Mission complète - Livraison 2012

Maître d’ouvrage
Privé

Programme - Surface
160 m2 SHAB, terrasse 21 m2

Coût
193 286 € HT

Le terrain de 6 745 m2 se situe sur un versant d’un coteau du Périgord Blanc. Il se caractérise par une topographie naturelle en creux dans le paysage avec un pendage assez marqué vers le Sud. D’un point de vue géomorphologique, nous sommes à cheval sur un talweg (cluse sèche).

 

La Cluse (2)
La végétation existante imprime au paysage deux milieux contrastés: au nord, une jeune forêt relativement spontanée, et au sud, une prairie claire et ensoleillée.

La Cluse (3)
Le projet va s’implanter entre ces deux milieux afin de lui faire bénéficier du contraste et des particularités offerts par le site, intégrant de ce fait l’habitation dans son environnement.
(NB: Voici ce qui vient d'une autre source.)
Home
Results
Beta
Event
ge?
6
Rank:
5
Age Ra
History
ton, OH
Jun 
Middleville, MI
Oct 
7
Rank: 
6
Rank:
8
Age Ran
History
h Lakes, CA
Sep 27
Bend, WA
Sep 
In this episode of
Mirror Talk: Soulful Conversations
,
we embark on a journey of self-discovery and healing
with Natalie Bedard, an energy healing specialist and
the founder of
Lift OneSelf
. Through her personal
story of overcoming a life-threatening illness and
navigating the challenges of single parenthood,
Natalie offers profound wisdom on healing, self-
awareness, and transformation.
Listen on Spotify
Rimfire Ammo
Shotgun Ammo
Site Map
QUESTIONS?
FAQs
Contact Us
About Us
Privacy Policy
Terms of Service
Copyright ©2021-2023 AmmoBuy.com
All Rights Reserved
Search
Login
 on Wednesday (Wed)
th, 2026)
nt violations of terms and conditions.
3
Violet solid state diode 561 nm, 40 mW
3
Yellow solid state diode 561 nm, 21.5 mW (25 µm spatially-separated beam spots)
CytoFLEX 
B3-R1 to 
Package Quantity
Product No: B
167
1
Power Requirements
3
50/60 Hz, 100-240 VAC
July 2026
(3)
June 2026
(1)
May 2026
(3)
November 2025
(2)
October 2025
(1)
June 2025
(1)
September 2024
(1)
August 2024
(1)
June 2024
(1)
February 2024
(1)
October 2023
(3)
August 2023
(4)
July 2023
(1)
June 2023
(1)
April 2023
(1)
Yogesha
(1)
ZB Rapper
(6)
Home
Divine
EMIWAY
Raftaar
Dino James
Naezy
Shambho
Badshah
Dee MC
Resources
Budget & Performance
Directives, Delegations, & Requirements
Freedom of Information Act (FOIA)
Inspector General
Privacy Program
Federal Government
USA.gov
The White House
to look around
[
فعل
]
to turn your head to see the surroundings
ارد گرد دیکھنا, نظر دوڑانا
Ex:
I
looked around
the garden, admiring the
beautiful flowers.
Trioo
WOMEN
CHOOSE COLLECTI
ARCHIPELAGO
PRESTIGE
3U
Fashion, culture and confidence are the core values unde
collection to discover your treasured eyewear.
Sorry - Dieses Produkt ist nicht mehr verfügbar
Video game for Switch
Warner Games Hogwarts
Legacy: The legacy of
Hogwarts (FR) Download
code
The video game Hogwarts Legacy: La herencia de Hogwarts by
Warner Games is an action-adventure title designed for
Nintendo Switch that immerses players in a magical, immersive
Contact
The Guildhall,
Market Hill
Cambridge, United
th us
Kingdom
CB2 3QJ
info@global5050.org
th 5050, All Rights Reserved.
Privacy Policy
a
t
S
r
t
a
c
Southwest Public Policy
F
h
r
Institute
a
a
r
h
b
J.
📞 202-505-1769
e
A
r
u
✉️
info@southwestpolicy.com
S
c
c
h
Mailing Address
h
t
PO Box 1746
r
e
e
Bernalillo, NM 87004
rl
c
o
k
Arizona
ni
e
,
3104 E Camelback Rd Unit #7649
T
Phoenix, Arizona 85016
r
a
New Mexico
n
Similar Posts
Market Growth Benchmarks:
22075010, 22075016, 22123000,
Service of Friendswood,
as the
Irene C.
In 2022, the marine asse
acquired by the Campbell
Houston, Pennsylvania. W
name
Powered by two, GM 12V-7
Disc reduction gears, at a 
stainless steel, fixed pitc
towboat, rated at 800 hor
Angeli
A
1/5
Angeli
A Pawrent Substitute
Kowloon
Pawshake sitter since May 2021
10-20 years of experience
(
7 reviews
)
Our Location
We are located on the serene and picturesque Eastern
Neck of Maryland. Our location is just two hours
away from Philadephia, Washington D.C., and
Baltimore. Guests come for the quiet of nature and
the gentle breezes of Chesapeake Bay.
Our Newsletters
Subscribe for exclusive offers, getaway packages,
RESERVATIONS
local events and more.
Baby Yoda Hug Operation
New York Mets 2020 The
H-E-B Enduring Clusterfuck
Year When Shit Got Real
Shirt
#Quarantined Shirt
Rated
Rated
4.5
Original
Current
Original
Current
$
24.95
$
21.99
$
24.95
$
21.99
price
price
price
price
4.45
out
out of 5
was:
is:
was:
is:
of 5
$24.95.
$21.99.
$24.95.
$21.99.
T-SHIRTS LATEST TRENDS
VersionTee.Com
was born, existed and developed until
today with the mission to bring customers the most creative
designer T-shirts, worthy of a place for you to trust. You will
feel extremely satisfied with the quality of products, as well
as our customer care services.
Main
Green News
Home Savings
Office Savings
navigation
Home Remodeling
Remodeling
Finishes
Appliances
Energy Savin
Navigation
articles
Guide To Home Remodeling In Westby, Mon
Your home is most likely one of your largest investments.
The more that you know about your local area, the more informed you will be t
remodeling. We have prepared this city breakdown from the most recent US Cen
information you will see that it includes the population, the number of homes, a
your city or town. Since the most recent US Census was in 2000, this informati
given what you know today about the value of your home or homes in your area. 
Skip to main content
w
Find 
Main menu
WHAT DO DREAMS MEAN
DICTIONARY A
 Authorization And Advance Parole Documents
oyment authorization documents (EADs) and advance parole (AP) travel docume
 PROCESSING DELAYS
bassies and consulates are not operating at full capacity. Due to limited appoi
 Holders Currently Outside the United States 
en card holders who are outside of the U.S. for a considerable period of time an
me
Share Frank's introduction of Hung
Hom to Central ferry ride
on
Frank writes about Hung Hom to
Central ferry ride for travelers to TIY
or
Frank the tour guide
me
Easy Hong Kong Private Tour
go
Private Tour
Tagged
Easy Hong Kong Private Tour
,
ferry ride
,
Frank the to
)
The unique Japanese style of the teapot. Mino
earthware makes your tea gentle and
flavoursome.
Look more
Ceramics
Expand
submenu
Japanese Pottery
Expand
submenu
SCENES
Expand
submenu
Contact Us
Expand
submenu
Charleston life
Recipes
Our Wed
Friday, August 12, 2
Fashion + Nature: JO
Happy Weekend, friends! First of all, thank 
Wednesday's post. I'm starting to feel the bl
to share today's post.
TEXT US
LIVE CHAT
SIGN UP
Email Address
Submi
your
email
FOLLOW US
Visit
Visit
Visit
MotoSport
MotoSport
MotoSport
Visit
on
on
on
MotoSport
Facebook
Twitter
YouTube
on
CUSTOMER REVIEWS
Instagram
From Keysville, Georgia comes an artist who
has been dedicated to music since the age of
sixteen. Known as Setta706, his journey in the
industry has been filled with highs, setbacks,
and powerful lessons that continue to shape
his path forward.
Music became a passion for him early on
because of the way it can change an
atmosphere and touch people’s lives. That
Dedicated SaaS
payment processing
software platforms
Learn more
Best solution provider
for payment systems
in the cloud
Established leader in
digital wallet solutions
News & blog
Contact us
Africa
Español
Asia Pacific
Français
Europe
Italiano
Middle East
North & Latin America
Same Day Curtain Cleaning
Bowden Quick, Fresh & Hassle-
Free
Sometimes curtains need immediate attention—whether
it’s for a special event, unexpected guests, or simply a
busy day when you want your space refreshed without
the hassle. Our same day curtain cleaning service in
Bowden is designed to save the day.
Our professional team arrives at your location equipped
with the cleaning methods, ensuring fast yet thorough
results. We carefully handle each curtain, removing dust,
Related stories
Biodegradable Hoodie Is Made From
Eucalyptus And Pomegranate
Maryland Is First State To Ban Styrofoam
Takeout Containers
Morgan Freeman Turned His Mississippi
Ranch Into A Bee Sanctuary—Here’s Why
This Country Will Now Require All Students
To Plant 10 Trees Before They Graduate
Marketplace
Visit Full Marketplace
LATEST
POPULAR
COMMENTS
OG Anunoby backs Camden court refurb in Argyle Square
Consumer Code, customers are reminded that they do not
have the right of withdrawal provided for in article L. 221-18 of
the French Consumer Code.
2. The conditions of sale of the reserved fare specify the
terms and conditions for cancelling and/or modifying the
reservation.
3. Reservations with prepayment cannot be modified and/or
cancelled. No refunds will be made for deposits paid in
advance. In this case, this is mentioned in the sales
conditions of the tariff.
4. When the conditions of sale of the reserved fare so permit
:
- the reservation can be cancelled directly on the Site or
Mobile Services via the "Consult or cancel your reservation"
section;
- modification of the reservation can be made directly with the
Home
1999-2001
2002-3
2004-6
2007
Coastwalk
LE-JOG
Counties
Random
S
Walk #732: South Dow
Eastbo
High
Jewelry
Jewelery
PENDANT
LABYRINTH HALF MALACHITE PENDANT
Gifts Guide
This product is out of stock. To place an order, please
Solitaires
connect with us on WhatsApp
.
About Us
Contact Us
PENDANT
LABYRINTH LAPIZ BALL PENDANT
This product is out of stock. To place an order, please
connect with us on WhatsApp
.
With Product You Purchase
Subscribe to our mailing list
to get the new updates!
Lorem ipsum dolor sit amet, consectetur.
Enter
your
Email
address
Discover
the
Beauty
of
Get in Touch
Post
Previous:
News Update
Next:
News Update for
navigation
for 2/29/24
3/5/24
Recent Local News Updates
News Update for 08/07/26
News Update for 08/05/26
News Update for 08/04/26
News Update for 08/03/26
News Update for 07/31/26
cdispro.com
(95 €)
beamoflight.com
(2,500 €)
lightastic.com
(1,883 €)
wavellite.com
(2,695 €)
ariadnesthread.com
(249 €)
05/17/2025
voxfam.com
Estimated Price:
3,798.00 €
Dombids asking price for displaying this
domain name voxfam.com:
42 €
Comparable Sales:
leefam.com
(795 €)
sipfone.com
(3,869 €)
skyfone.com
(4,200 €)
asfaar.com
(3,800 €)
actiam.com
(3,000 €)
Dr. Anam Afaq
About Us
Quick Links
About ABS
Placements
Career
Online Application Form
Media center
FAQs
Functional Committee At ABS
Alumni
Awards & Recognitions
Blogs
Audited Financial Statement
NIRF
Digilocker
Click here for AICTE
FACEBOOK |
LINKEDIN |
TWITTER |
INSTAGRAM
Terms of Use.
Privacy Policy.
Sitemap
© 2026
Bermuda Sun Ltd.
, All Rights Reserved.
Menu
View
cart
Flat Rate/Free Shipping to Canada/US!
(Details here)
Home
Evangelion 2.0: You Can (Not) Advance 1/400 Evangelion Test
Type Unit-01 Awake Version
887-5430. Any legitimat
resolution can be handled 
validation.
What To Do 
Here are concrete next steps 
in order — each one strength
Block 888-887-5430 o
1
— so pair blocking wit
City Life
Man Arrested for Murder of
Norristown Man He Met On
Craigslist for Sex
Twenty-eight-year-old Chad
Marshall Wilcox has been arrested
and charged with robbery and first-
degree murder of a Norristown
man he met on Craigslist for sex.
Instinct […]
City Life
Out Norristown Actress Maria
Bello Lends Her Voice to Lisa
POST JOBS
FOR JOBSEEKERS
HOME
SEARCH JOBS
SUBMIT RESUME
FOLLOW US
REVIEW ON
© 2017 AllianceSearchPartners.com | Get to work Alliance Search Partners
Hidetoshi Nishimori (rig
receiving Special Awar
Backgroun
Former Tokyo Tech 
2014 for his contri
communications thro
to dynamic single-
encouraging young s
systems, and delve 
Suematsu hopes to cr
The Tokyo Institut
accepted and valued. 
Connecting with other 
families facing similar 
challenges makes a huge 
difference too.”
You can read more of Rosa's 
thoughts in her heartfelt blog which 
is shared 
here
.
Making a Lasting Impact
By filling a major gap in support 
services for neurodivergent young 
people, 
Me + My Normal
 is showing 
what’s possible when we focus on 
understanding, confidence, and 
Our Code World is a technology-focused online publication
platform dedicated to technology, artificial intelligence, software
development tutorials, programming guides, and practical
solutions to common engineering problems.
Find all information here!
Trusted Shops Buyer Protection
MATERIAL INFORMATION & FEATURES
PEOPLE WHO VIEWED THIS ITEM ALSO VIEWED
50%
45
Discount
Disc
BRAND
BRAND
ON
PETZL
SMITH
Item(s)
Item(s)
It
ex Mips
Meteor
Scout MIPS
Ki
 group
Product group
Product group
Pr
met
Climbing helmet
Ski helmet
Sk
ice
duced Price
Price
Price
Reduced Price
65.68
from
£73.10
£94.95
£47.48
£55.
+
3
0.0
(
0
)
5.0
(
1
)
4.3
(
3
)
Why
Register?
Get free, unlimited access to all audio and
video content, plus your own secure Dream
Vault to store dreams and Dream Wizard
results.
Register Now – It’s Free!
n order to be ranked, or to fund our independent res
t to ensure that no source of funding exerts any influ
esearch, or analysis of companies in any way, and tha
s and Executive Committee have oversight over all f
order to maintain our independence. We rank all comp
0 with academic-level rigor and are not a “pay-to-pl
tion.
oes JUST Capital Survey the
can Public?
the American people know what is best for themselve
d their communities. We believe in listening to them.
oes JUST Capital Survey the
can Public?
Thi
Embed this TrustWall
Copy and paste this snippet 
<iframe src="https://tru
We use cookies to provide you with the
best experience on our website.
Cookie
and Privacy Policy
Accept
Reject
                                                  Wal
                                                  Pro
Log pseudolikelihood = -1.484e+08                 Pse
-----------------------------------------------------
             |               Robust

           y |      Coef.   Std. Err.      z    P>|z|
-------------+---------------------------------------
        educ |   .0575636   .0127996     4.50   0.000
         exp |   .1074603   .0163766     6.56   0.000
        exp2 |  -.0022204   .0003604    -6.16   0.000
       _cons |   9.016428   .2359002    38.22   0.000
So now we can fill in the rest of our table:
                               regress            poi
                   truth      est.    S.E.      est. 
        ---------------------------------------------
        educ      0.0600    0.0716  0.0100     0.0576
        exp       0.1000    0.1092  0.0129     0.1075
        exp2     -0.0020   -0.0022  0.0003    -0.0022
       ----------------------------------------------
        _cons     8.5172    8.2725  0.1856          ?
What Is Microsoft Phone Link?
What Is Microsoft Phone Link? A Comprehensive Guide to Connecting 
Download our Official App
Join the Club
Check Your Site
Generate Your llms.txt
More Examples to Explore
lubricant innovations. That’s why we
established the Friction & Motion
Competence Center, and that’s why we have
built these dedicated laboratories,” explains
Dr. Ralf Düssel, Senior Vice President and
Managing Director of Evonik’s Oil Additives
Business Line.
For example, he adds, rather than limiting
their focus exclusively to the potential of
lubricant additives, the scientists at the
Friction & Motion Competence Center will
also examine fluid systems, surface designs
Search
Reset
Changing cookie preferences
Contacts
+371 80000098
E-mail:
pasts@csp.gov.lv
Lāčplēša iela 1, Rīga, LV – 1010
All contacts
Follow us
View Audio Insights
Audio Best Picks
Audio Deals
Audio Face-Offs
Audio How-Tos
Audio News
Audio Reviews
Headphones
La gestion et l’entretien permettront au terrain de prendre une forme à mi-chemin entre une formation végétale naturelle et un jardin organisé.  
La Cluse (4)
La construction s’étire le long d’un axe est-ouest. Elle vient s’adosser et se mêler à la forêt au nord, véritable abri des vents et apport de fraîcheur en été. Cette implantation la rend quasiment invisible depuis les terrains voisins. 
La Cluse (5)
Le plancher se surélève légèrement du sol sur les poteaux de la structure métallique afin de garder intacte le relief du terrain tout en permettant d’affirmer une légèreté à la construction. Sa hauteur a été cependant considérée au minimum pour une construction en rez de chaussée. Elle s’insère dans la topographie en permettant une liaison de plain-pied à l’arrière de la maison.

 
La Cluse (6)
Sa plus grande façade, généreusement vitrée, s’expose au sud afin de faire bénéficier l’habitation des apports solaires passifs tout au long de l’année et d’une vue privilégiée sur la vallée de la Vézère.

Le débord de toiture permet la protection solaire en été et un gain maximum de rayonnement à l’intérieur des pièces en hiver.
La Cluse (7)
Le dessin de la maison ne s’arrête pas à la délimitation de la construction, l’intérêt consiste à estomper la limite entre l'intérieur et l'extérieur et prendre parti des évolutions journalières et saisonnières de son environnement. L’habitation, liée à la végétation, vient s’étendre physiquement sur l’extérieur par des planchers bois : un préau abrité au centre de la construction et une terrasse ouverte au nord sous les arbres, en relation avec des espaces de cheminements dans la forêt.